Женитьба капитана осложнила жизнь. У Жорки вынужденно прервался роман с рыженькой девушкой, одной из тех, которые прибегали за косметикой. Мара цепко прибрала к рукам и косметику, и джинсы, и жвачку с сигаретами, и невесомые, но дорогие клубки мохеровой шерсти. Привычный Жоркин «бизнес» оказался в когтистых Мариных руках — она сбывала дефицит своим знакомым. А неприятности продолжали сыпаться, как из дырявого мешка.
Звонок раздался откуда-то из-под стола. Алик шарил по полу, пока ладонь не нащупала телефон — маленький и скользкий, как обмылок.
— Что там у тебя скрипит? — насторожилась Лера.
— Птица кричит. Это за окном.
— А почему ты хриплый, заболел?
Как объяснить, что голосом он ещё не пользовался, не с птицей же говорить?
— Я звоню-звоню, ты не отвечаешь. У тебя что, телефон разрядился?
Кто ж его знает, разрядился или нет. Он что-то хотел спросить у неё… Да!
— Слушай… Когда ты убирала, ты случайно не видела «ронсон»?
— Бабушкину зажигалку? Нет. У Зепа спрашивал?
Узнав, что тот несколько дней не появлялся, Лера вскипела. Зная собственную вспыльчивость, она в таких случаях замолкала, вот как сейчас.
— Папа. — Пауза. — Папа, скажи честно: ты давал ему деньги?
— Нет, конечно.
Не давал, ибо деньги кончились.

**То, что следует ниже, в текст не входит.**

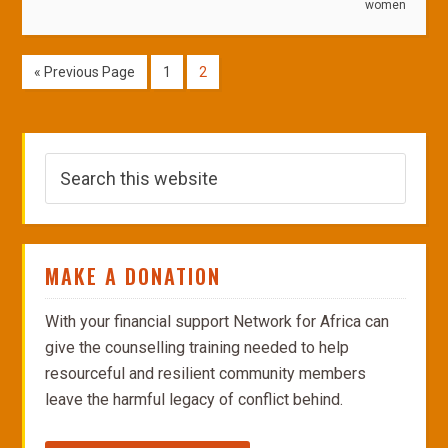
women
« Previous Page
1
2
MAKE A DONATION
With your financial support Network for Africa can
give the counselling training needed to help
resourceful and resilient community members
leave the harmful legacy of conflict behind.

А если б и не кончились, то будто Зеп не знает, где его бумажник, в данном случае пустой.
— Что ты ел?
Она всегда так. Я что, ребёнок? Сама же холодильник набила.
— Да там полно́. Твои пельмени ел.
— О господи! Сто лет этим пельменям. Я завтра привезу бульон, остальное закажем.
— Говорю же, полно́! В другой раз привезёшь.
— Какой другой раз, я тебе про завтра талдычу! — Лера сорвалась на крик. — Она же завтра приезжает! Алло, ты что, не въезжаешь? Завтра, говорю. Как кто?.. Твоя сестра, Вероника!.. Ты побрейся с утра, слышишь? И телефон заряжаться поставь. Я прямо из аэропорта приеду с ней. Что ты молчишь?
— Лера… Вспомни: вдруг тебе «ронсон» попадался?
Молчание. Рассердилась. «Алло» не подействовало — наверное, трубку положила. Хотя нет у этих карманных экранов никаких трубок.
Он захлопнул свой телефончик — игрушечный, по сравнению с дочкиным, зато с кнопками. Такой ему и нужен, чтобы набрать её номер. А больше звонить некому. К тому же удобно крутить его в руках, пока «ронсон» не найдётся.